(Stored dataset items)
_ _ _ _ _ _ _

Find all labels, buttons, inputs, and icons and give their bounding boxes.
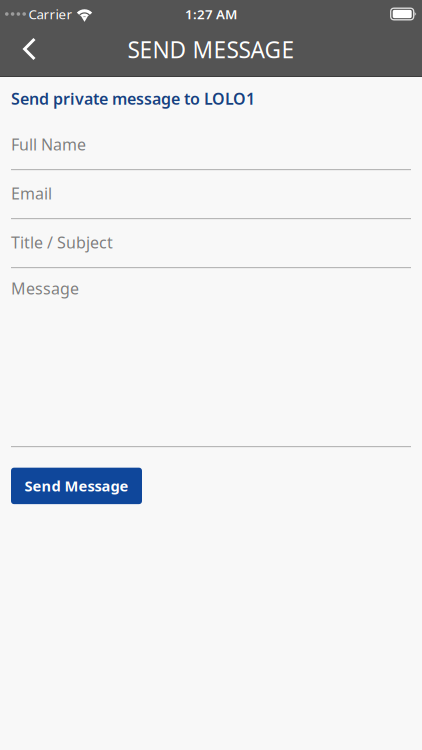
button[interactable]: Send Message xyxy=(11,468,142,504)
staticText: Title / Subject xyxy=(11,232,113,253)
staticText: Send private message to LOLO1 xyxy=(11,88,255,109)
button[interactable]: Email xyxy=(11,170,411,219)
button[interactable]: Full Name xyxy=(11,121,411,170)
staticText: Full Name xyxy=(11,134,86,155)
button[interactable]: Back xyxy=(0,27,53,77)
staticText: Email xyxy=(11,183,52,204)
button[interactable]: Message xyxy=(11,268,411,447)
staticText: Message xyxy=(11,278,79,299)
staticText: 1:27 AM xyxy=(185,5,237,23)
staticText: Carrier xyxy=(28,5,72,23)
staticText: Send Message xyxy=(24,476,128,496)
button[interactable]: Title / Subject xyxy=(11,219,411,268)
staticText: SEND MESSAGE xyxy=(128,34,294,64)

_ _ _ _ _ _ _

Note every line of the entries in which "Full" appears, and copy it down.

button[interactable]: Full Name xyxy=(11,121,411,170)
staticText: Full Name xyxy=(11,134,86,155)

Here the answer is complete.